*ABOUT THIS TASK*. Check every line of the material below, and show those that contain "posts".

[PROVIDED RECORDS Boundary: Start]

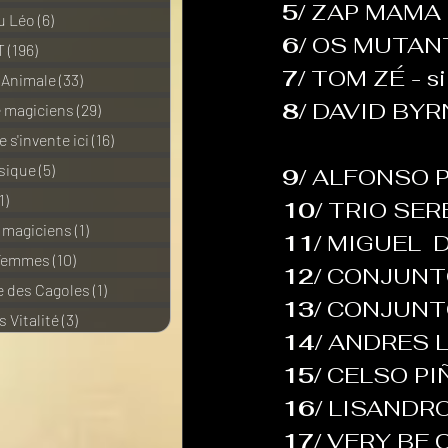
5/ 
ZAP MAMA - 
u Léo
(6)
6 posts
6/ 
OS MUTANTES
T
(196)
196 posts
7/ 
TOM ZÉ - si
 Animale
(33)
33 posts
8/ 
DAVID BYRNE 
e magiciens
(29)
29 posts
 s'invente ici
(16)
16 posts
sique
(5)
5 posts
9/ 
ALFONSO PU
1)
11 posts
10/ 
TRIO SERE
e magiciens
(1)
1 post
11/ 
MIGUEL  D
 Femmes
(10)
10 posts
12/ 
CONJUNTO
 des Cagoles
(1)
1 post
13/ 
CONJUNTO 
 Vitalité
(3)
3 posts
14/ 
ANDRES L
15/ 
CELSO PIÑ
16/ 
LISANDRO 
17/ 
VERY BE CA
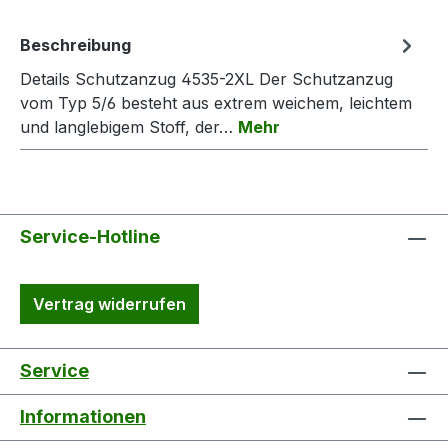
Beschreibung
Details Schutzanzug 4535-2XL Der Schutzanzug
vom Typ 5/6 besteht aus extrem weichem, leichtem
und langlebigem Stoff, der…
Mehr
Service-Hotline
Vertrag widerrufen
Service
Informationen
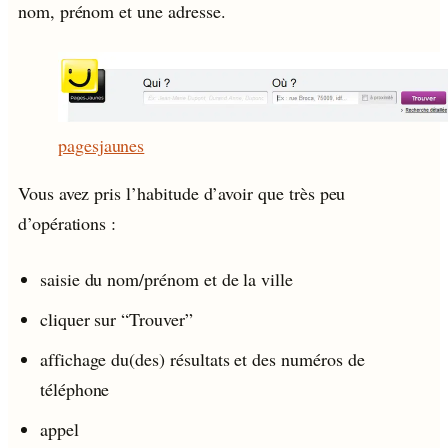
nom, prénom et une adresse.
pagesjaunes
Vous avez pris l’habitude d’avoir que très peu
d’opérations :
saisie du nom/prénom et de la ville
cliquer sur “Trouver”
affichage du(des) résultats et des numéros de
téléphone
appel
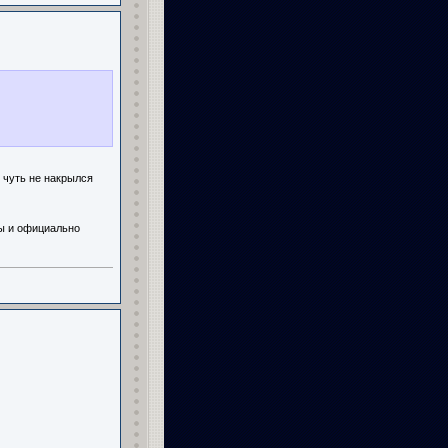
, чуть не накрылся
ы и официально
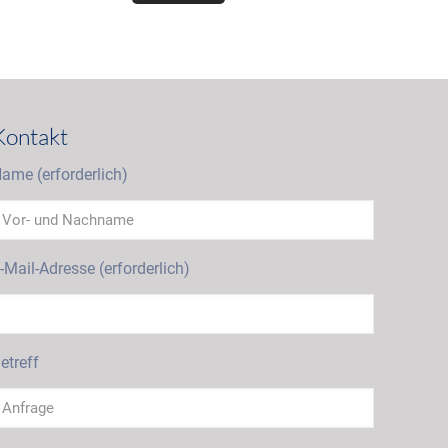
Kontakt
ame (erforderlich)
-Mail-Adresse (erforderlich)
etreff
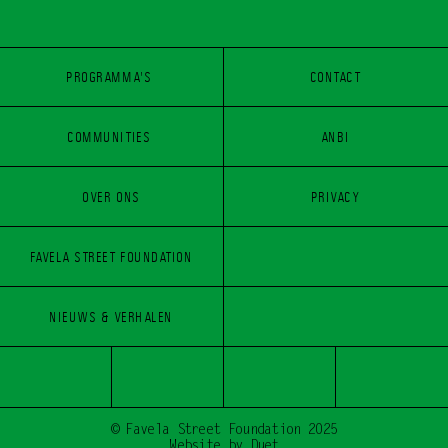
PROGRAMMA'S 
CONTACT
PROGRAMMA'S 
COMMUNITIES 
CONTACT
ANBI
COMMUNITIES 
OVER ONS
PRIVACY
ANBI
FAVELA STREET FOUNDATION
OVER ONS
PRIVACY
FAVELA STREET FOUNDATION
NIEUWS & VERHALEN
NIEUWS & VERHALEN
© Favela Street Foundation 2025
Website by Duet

[PROVIDED RECORDS Boundary: End]

*WRITTEN SOLUTION*.
6 posts
196 posts
33 posts
29 posts
16 posts
5 posts
11 posts
10 posts
3 posts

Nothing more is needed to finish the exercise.